Besides Batman: The Ride, other rides were later removed from the park. Bayou Blaster and Sonic Slam were removed in 2008 and taken to Great Escape in Queensbury, New York, where the ride was refurbished and reopened under the name Sasquatch on May 10, 2009. Road Runner Express was removed in 2009 and taken to Larson International in Plainview, Texas, to be refurbished. It was eventually installed at Six Flags Magic Mountain in Valencia, California, where it reopened on May 28, 2011, under the same name.

As late as the fall of 2009, the Six Flags website said the company was "still in the process of settling claims with its insurers due to substantial damage caused by Hurricane Katrina," adding that the park would remain closed.

===Use as a film shoot location===

In 2011, Killer Joe was filmed in the park featuring the wooden coaster Mega Zeph. Stolen was also filmed at the park that year. Stolen used the Main Street Square section to double as the Quarter. Additionally, a burning car was driven into the lagoon, and the Orpheum Theatre was used as the home of the film's villain.

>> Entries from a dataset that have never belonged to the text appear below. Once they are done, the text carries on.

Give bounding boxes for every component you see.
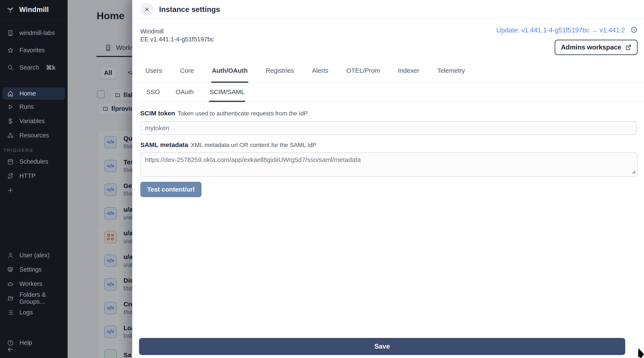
update-link[interactable]: Update: v1.441.1-4-g51f5197bc → v1.441.2 (496, 27, 625, 34)
logs-label: Logs (20, 309, 33, 316)
sidebar-item-favorites[interactable]: Favorites (0, 42, 68, 59)
plus-icon (7, 187, 14, 194)
calendar-icon (7, 158, 14, 165)
sidebar-item-user[interactable]: User (alex) (0, 248, 68, 262)
drawer-header: Instance settings (132, 0, 644, 19)
windmill-app: Windmill windmill-labs Favorites Search … (0, 0, 644, 358)
scim-token-input[interactable] (140, 121, 636, 135)
close-icon (144, 7, 150, 12)
tab-auth-oauth[interactable]: Auth/OAuth (211, 64, 248, 83)
brand-header[interactable]: Windmill (0, 0, 68, 19)
folder-open-icon (7, 295, 14, 302)
help-circle-icon (7, 339, 14, 346)
scim-token-help: Token used to authenticate requests from… (178, 110, 308, 117)
user-label: User (alex) (20, 252, 50, 259)
settings-label: Settings (20, 266, 42, 273)
close-button[interactable] (140, 3, 154, 16)
external-link-icon (625, 44, 632, 51)
building-icon (7, 30, 14, 37)
info-icon[interactable] (630, 26, 638, 34)
http-label: HTTP (20, 172, 36, 179)
sidebar-item-schedules[interactable]: Schedules (0, 154, 68, 169)
help-label: Help (20, 339, 32, 346)
schedules-label: Schedules (20, 158, 48, 165)
brand-name: Windmill (19, 6, 49, 14)
sidebar-item-workers[interactable]: Workers (0, 277, 68, 291)
saml-metadata-textarea[interactable]: https://dev-2578259.okta.com/app/exkaell… (140, 152, 638, 177)
sidebar-item-workspace[interactable]: windmill-labs (0, 24, 68, 42)
windmill-logo-icon (6, 5, 15, 14)
instance-settings-drawer: Instance settings Windmill EE v1.441.1-4… (132, 0, 644, 358)
gear-icon (7, 266, 14, 273)
sidebar-item-folders-groups[interactable]: Folders & Groups... (0, 291, 68, 305)
sidebar-item-runs[interactable]: Runs (0, 100, 68, 114)
search-icon (7, 64, 14, 71)
tab-users[interactable]: Users (145, 64, 162, 83)
sidebar-item-resources[interactable]: Resources (0, 128, 68, 143)
subtab-scim-saml[interactable]: SCIM/SAML (209, 83, 245, 102)
dollar-icon: $ (7, 118, 14, 125)
play-icon (7, 104, 14, 110)
star-icon (7, 47, 14, 54)
subtab-oauth[interactable]: OAuth (175, 83, 194, 102)
bot-icon (7, 280, 14, 287)
collapse-sidebar-button[interactable] (6, 346, 14, 354)
runs-label: Runs (20, 103, 34, 110)
drawer-title: Instance settings (159, 5, 220, 14)
tab-registries[interactable]: Registries (265, 64, 294, 83)
sidebar-item-http[interactable]: HTTP (0, 169, 68, 183)
resize-handle-icon[interactable] (631, 169, 636, 175)
workspace-label: windmill-labs (20, 30, 55, 37)
user-icon (7, 252, 14, 259)
sidebar: Windmill windmill-labs Favorites Search … (0, 0, 68, 358)
subtab-sso[interactable]: SSO (146, 83, 160, 102)
scim-token-label: SCIM tokenToken used to authenticate req… (140, 110, 644, 117)
tab-otel-prom[interactable]: OTEL/Prom (346, 64, 380, 83)
home-label: Home (20, 90, 36, 97)
search-label: Search (20, 64, 39, 71)
boxes-icon (7, 132, 14, 139)
tab-core[interactable]: Core (180, 64, 194, 83)
triggers-section-label: TRIGGERS (0, 143, 68, 154)
workers-label: Workers (20, 280, 42, 287)
auth-subtabs: SSO OAuth SCIM/SAML (132, 83, 644, 102)
sidebar-item-search[interactable]: Search ⌘k (0, 59, 68, 76)
arrow-left-icon (6, 346, 14, 353)
home-icon (7, 90, 14, 97)
favorites-label: Favorites (20, 47, 45, 54)
sidebar-item-add-trigger[interactable] (0, 183, 68, 197)
folders-groups-label: Folders & Groups... (20, 291, 68, 305)
save-button[interactable]: Save (139, 338, 625, 355)
scim-saml-panel: SCIM tokenToken used to authenticate req… (132, 102, 644, 197)
tab-telemetry[interactable]: Telemetry (437, 64, 465, 83)
sidebar-item-variables[interactable]: $ Variables (0, 114, 68, 128)
sidebar-item-settings[interactable]: Settings (0, 262, 68, 277)
sidebar-item-logs[interactable]: Logs (0, 305, 68, 319)
saml-metadata-help: XML metadata url OR content for the SAML… (191, 142, 316, 148)
instance-info-row: Windmill EE v1.441.1-4-g51f5197bc Update… (132, 19, 644, 63)
saml-metadata-label: SAML metadataXML metadata url OR content… (140, 141, 644, 149)
tab-indexer[interactable]: Indexer (398, 64, 420, 83)
sidebar-item-home[interactable]: Home (2, 88, 65, 100)
test-content-url-button[interactable]: Test content/url (140, 182, 202, 197)
variables-label: Variables (20, 118, 45, 125)
settings-tabs: Users Core Auth/OAuth Registries Alerts … (132, 64, 644, 83)
search-shortcut: ⌘k (46, 64, 56, 71)
resources-label: Resources (20, 132, 49, 139)
tab-alerts[interactable]: Alerts (312, 64, 329, 83)
admins-workspace-button[interactable]: Admins workspace (555, 40, 638, 55)
route-icon (7, 173, 14, 179)
list-icon (7, 309, 14, 316)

The Industrial Development Board (IDB) agreed to let 20th Century Fox film the 2013 film Percy Jackson: Sea of Monsters in the theme park during the summer of 2012 through August. Mega Zeph, Ozarka Splash and The Big Easy are three rides that have been shot for the film along with five other rides that the production crew had brought into the park, since all the original rides were rendered inoperable to shoot for the film. Before shooting at the park for five weeks, the production crew took two weeks to restore the derelict park to the needed condition by installing lighting and covering up graffiti on the buildings. The park portrays the fictional Circeland on the island of Polyphemus that was built by the goddess Circe, only to be destroyed by the cyclops Polyphemus.

During the summer of 2013, portions of the park were filmed for the movie Dawn of the Planet of the Apes until mid-August. The park was also used to film portions of the movie Jurassic World in June 2014.

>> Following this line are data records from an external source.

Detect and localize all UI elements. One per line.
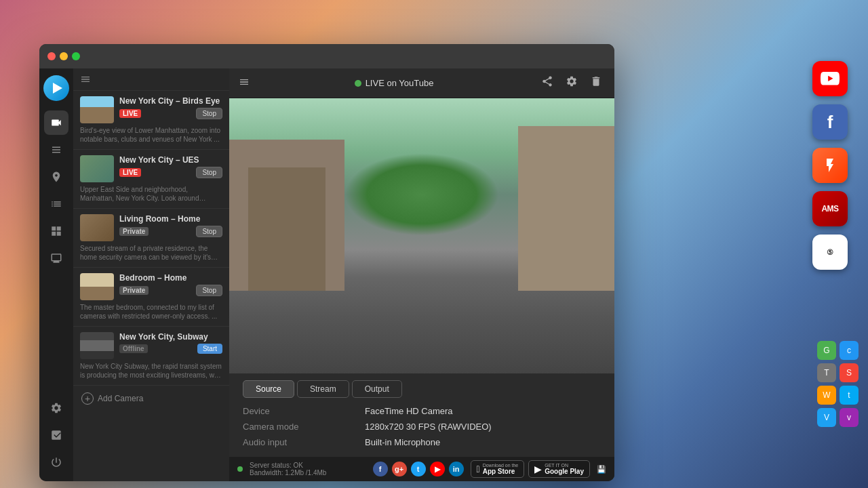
apple-icon:  <box>477 464 480 474</box>
camera-item-subway[interactable]: New York City, Subway Offline Start New … <box>73 327 229 386</box>
mini-app-icon-7[interactable]: V <box>817 408 836 427</box>
tab-source[interactable]: Source <box>243 380 294 398</box>
settings-button[interactable] <box>563 73 580 94</box>
apple-store-sub: Download on the <box>483 463 519 468</box>
live-text: LIVE on YouTube <box>366 78 434 88</box>
sidebar-item-library[interactable] <box>44 138 68 162</box>
status-bar: Server status: OK Bandwidth: 1.2Mb /1.4M… <box>229 457 614 481</box>
server-status-text: Server status: OK <box>250 462 326 469</box>
camera-status-badge-subway: Offline <box>119 344 148 353</box>
audio-input-label: Audio input <box>243 437 365 447</box>
add-camera-button[interactable]: + Add Camera <box>73 386 229 411</box>
detail-tabs: Source Stream Output <box>243 380 601 398</box>
social-icons: f g+ t ▶ in <box>373 462 464 476</box>
sidebar-item-location[interactable] <box>44 165 68 189</box>
camera-stop-button-ues[interactable]: Stop <box>196 167 222 178</box>
camera-start-button-subway[interactable]: Start <box>197 344 222 354</box>
camera-info-ues: New York City – UES LIVE Stop <box>119 155 222 178</box>
top-actions <box>538 73 605 94</box>
mini-app-icon-1[interactable]: G <box>817 341 836 360</box>
app-icon-facebook[interactable]: f <box>812 104 848 140</box>
sidebar-item-grid[interactable] <box>44 219 68 243</box>
social-googleplus-icon[interactable]: g+ <box>392 462 407 476</box>
app-icon-youtube[interactable] <box>812 61 848 96</box>
app-icon-thunder[interactable] <box>812 148 848 183</box>
camera-info-bedroom: Bedroom – Home Private Stop <box>119 273 222 296</box>
social-twitter-icon[interactable]: t <box>411 462 426 476</box>
camera-thumb-bedroom <box>80 273 114 300</box>
camera-info-living-room: Living Room – Home Private Stop <box>119 214 222 237</box>
share-button[interactable] <box>538 73 556 94</box>
camera-status-badge-ues: LIVE <box>119 168 141 177</box>
camera-thumb-birds-eye <box>80 96 114 123</box>
apple-store-badge[interactable]:  Download on the App Store <box>471 460 525 478</box>
bandwidth-text: Bandwidth: 1.2Mb /1.4Mb <box>250 469 326 476</box>
camera-stop-button-bedroom[interactable]: Stop <box>196 285 222 296</box>
delete-button[interactable] <box>587 73 605 94</box>
social-youtube-icon[interactable]: ▶ <box>430 462 445 476</box>
google-play-icon: ▶ <box>534 464 542 474</box>
camera-desc-subway: New York City Subway, the rapid transit … <box>80 362 222 380</box>
camera-info-subway: New York City, Subway Offline Start <box>119 332 222 354</box>
camera-item-bedroom[interactable]: Bedroom – Home Private Stop The master b… <box>73 268 229 327</box>
add-camera-label: Add Camera <box>98 394 143 403</box>
camera-name-subway: New York City, Subway <box>119 332 222 342</box>
mini-app-icon-8[interactable]: v <box>840 408 859 427</box>
social-linkedin-icon[interactable]: in <box>449 462 464 476</box>
mini-app-icon-3[interactable]: T <box>817 363 836 382</box>
sidebar-item-cameras[interactable] <box>44 110 68 135</box>
traffic-lights <box>47 52 80 60</box>
tab-output[interactable]: Output <box>352 380 402 398</box>
app-icon-s5[interactable]: ⑤ <box>812 235 848 270</box>
camera-name-birds-eye: New York City – Birds Eye <box>119 96 222 106</box>
camera-status-badge-bedroom: Private <box>119 286 149 295</box>
social-facebook-icon[interactable]: f <box>373 462 388 476</box>
server-status-dot <box>237 466 243 472</box>
close-button[interactable] <box>47 52 56 60</box>
menu-icon[interactable] <box>239 77 250 90</box>
google-play-badge[interactable]: ▶ GET IT ON Google Play <box>528 460 590 478</box>
app-logo[interactable] <box>43 75 69 101</box>
apple-store-name: App Store <box>483 468 519 475</box>
mini-app-icon-2[interactable]: c <box>840 341 859 360</box>
google-play-sub: GET IT ON <box>545 463 584 468</box>
camera-status-badge-birds-eye: LIVE <box>119 109 141 118</box>
tree-area <box>344 153 498 236</box>
app-cluster: G c T S W t V v <box>817 341 859 427</box>
camera-stop-button-birds-eye[interactable]: Stop <box>196 108 222 119</box>
sidebar-power-button[interactable] <box>44 450 68 474</box>
maximize-button[interactable] <box>72 52 80 60</box>
store-badges:  Download on the App Store ▶ GET IT ON … <box>471 460 590 478</box>
tab-stream[interactable]: Stream <box>297 380 349 398</box>
sidebar-item-addons[interactable] <box>44 423 68 447</box>
building-mid <box>248 167 326 291</box>
audio-input-value: Built-in Microphone <box>365 437 601 447</box>
camera-item-ues[interactable]: New York City – UES LIVE Stop Upper East… <box>73 150 229 209</box>
camera-status-badge-living-room: Private <box>119 227 149 236</box>
minimize-button[interactable] <box>60 52 68 60</box>
live-indicator: LIVE on YouTube <box>355 78 434 88</box>
mini-app-icon-5[interactable]: W <box>817 386 836 405</box>
bottom-panel: Source Stream Output Device FaceTime HD … <box>229 373 614 457</box>
sidebar-item-settings[interactable] <box>44 396 68 420</box>
video-preview <box>229 98 614 373</box>
camera-name-ues: New York City – UES <box>119 155 222 165</box>
sidebar-item-list[interactable] <box>44 192 68 216</box>
sidebar-item-monitor[interactable] <box>44 246 68 270</box>
camera-list-header <box>73 68 229 91</box>
building-right <box>518 126 614 291</box>
app-body: New York City – Birds Eye LIVE Stop Bird… <box>39 68 614 481</box>
camera-thumb-subway <box>80 332 114 359</box>
camera-name-bedroom: Bedroom – Home <box>119 273 222 283</box>
device-label: Device <box>243 406 365 416</box>
add-camera-icon: + <box>81 392 94 405</box>
mini-app-icon-6[interactable]: t <box>840 386 859 405</box>
camera-stop-button-living-room[interactable]: Stop <box>196 226 222 237</box>
camera-item-birds-eye[interactable]: New York City – Birds Eye LIVE Stop Bird… <box>73 91 229 150</box>
camera-desc-living-room: Secured stream of a private residence, t… <box>80 244 222 262</box>
app-icon-ams[interactable]: AMS <box>812 191 848 226</box>
camera-thumb-ues <box>80 155 114 182</box>
mini-app-icon-4[interactable]: S <box>840 363 859 382</box>
camera-mode-label: Camera mode <box>243 422 365 432</box>
camera-item-living-room[interactable]: Living Room – Home Private Stop Secured … <box>73 209 229 268</box>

Jurassic World used the parking lot as the location for the Jurassic World park. Deepwater Horizon built its oil rig set in the parking lot.

In January 2015, the park was photographed as part of a photo essay/series by Cleveland-based photographer Johnny Joo. In this series, Joo documented the abandoned or historic structures of New Orleans, which remained ten years after Hurricane Katrina. He also documented portions of revitalization in the community of New Orleans to show how the area has been rebuilt after one of the most significant natural disasters in United States history.

In 2016, the video game Mafia III is set in a fictional version of New Orleans. The abandoned amusement park in that game features a partially flooded site, a similar entranceway, and a roller-coaster that strongly resembles the Mega Zeph.

In 2019, rapper NF used parts of the park for his music video for "Leave Me Alone." Also, in 2019, parts of the park were used in the movie Synchronic starring Anthony Mackie.

In 2019, the park was the subject of the Bright Sun Films documentary titled Closed for Storm. The documentary features visuals of the park in its current state and interviews with past employees, fans, and developers interested in rebuilding the property. It received a wide release in July 2021.

The park was used as a movie location for the 2021 movie Reminiscence.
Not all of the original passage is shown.